The amuse-bouche was lovely – a small pot of jerusalem artichoke soup with truffle oil, really delicious creaminess with a powerful truffle flavour.
Our first course was a charcuterie selection from Cannon & Cannon with toasted bread and picalilli and chilli jam. I really enjoyed everything on the plate yet we all felt the portion was a little small, and the slices a little thin. What came next was replaced for @bmcboy as it contained mushrooms. For us, a Wild mushrooms, shiitake dashi, wakame, benito (sic), poached Orchard egg, textures and asian aromas blending beautifully together. Short and sweet, a taste of things to come.
This was followed by a great dish with Hansen & Lydersen smoked salmon, winter veg, blood orange gel and kolrabi. Delicate, foraged themed, this was certainly turning out to be a professionally managed menu with balanced flavoured.
Next our main course, Ginger Pig pork belly, carrot and Karachi puree, ‘Calabaza’ bok choi, water spinach and tamarind chilli sauce.
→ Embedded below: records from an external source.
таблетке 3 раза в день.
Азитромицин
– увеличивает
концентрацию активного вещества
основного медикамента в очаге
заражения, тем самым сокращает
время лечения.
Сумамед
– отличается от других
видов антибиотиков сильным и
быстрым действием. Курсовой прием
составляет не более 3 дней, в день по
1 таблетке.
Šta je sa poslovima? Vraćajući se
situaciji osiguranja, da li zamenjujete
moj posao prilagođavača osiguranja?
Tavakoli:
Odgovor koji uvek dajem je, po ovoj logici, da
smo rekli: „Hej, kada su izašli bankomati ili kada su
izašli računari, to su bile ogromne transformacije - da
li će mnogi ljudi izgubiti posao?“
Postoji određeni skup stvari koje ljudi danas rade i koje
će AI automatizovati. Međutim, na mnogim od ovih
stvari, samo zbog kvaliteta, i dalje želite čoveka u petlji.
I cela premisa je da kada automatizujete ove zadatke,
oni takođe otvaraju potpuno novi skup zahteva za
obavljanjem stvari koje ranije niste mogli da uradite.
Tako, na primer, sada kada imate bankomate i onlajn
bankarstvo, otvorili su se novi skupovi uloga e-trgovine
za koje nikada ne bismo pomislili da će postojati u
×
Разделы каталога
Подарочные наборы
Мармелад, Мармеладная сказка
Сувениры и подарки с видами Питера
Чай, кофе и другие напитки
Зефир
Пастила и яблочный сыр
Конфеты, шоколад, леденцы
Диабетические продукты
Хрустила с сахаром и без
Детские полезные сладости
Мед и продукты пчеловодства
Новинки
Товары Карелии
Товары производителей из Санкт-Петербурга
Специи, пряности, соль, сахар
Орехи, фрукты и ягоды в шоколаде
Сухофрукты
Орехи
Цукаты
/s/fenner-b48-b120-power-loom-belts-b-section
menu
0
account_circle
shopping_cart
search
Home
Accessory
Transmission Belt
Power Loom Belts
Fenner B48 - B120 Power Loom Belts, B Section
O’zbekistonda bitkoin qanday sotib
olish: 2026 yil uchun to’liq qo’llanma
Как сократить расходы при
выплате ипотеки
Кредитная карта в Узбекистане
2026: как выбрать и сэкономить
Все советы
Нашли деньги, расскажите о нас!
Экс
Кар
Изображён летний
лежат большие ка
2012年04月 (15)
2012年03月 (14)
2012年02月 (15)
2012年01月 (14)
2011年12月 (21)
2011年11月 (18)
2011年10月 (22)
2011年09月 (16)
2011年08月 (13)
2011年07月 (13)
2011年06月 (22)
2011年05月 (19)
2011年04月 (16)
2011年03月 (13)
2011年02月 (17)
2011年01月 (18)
Really intense flavours on the vegetables, absolutely wonderful greens which were the best thing on the plate. The pork belly was good, but again the slices very small and very fatty – ultimately you didn’t eat much of it. Having bought and cooked pork belly from Ginger Pig myself a few weeks ago, I felt once again a bit short changed (err…it’s a cheap cut).
Finally the dessert, hailed as Eaton Mess, ‘The Pressery’ almond milk and vanilla custard, palm sugar jelly, chocolate soil, passion fruit. For me this was the highlight of the evening – deliciously delicate, with some of the classic ingredients of the traditional dessert mixed with an ethereal jelly which was just spectacular. The problem however was that we all found ourselves wanting more, the portion size being ridiculously small. What a shame. Rare for me, I could have eaten more.
And with this, the meal ended. We paid our bill, which included service and was cash only. The final cost of the evening was £70 each and frankly this put a bit of a damper on the evening. I really don’t mind paying money for a worthy night out, but we felt a little ripped off. For this sort of money, then I would rather have more choice on drinks, quicker service, credit card facility and more privacy. It is a shame because the quality of the food was exceptional and I loved every mouthful of our meal, but then the portion sizes were a let down, again comparing to the cost. I realise they don’t look that small in these photos but after each course I thought I could have done with more on the plate, and so did each diner in our party.
Great for us to have a cool food related event in our neighbourhood, however, so thanks Chateau Marmot for visiting our SE1 shores.